What is privilege escalation in AI?
AI agent privilege escalation is when an AI agent is misled into gaining capabilities and/or accessing data they were not meant to have. This usually occurs by tool chaining, a process that lets a series of individual tools be called each have a permission to be called, which then has a permission to be called, and ends in a privileged call; or by adversarial prompting, where a topic is good for high privilege calls to a tool and bad for it to be called a different way, but is now called the “high privilege way”: which has a permission to be called. This typically happens by adversarial prompting: a topic is good for a certain type of call to a tool, and bad for the other type, and it gets called a third type; or by tool chaining: a sequence of individually permitted tools is called, where the final call has permission to be called.
What is the runtime protection of AI agents?
While running, agents are monitored every second in runtime protection to set up baseline normal behavior and to detect deviations from it. If a violation or anomaly is detected during runtime, specific actions may be blocked, a human review may be initiated, or a session may be terminated, depending on the severity and certainty of the violation or anomaly. It does not operate at the layer at which the actual risk occurs – that is, during inference and action execution; it occurs before deployment.
What is memory poisoning in agentic AI systems?

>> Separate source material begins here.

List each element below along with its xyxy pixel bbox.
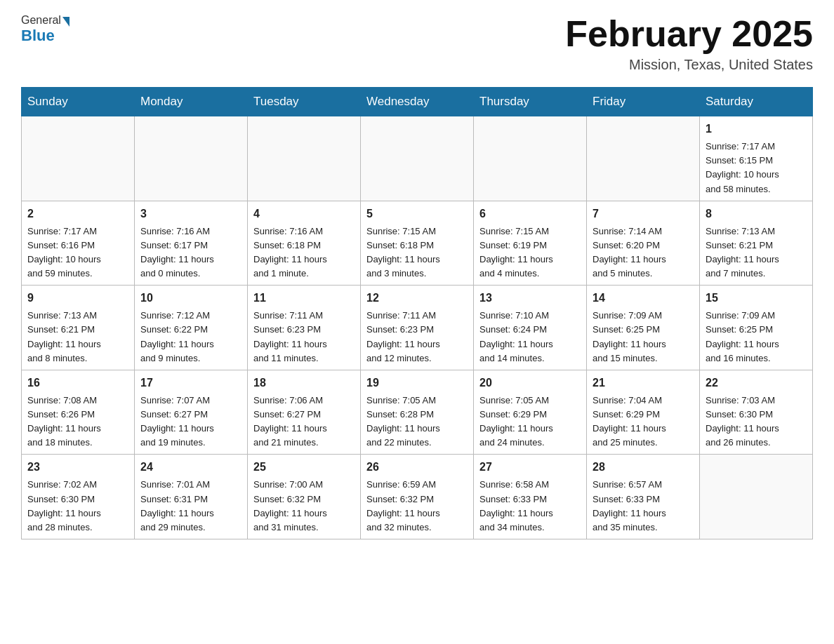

Memory poisoning is when the attacker causes what writes to an agent's persistent memory store to change. An attacker can actually change the behavior of the agent in subsequent sessions by placing false information or malicious instructions in its long-term memory such that there is no direct manipulation of its behavior at any point during the attack. A related attack is retrieval poisoning, which affects the vector store/knowledge base that the agent accesses when carrying out tasks.